• TO DO
For every record, give an exact copy that has no pictures in it.

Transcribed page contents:
+++
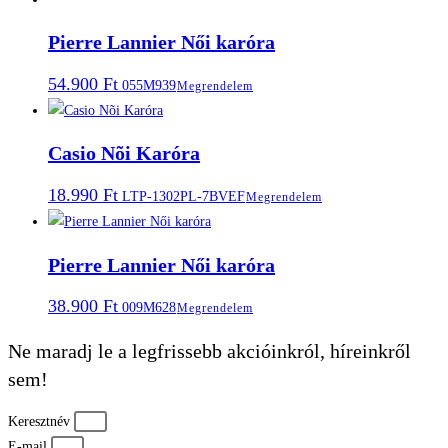
Pierre Lannier Női karóra
54.900
Ft
055M939
Megrendelem
Casio Nõi Karóra
18.990
Ft
LTP-1302PL-7BVEF
Megrendelem
Pierre Lannier Női karóra
38.900
Ft
009M628
Megrendelem
Ne maradj le a legfrissebb akcióinkról, híreinkről
sem!
Keresztnév
E-mail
+++
• TASK SOLUTION
Pierre Lannier Női karóra
54.900
Ft
055M939
Megrendelem
Casio Nõi Karóra
18.990
Ft
LTP-1302PL-7BVEF
Megrendelem
Pierre Lannier Női karóra
38.900
Ft
009M628
Megrendelem
Ne maradj le a legfrissebb akcióinkról, híreinkről
sem!
Keresztnév
E-mail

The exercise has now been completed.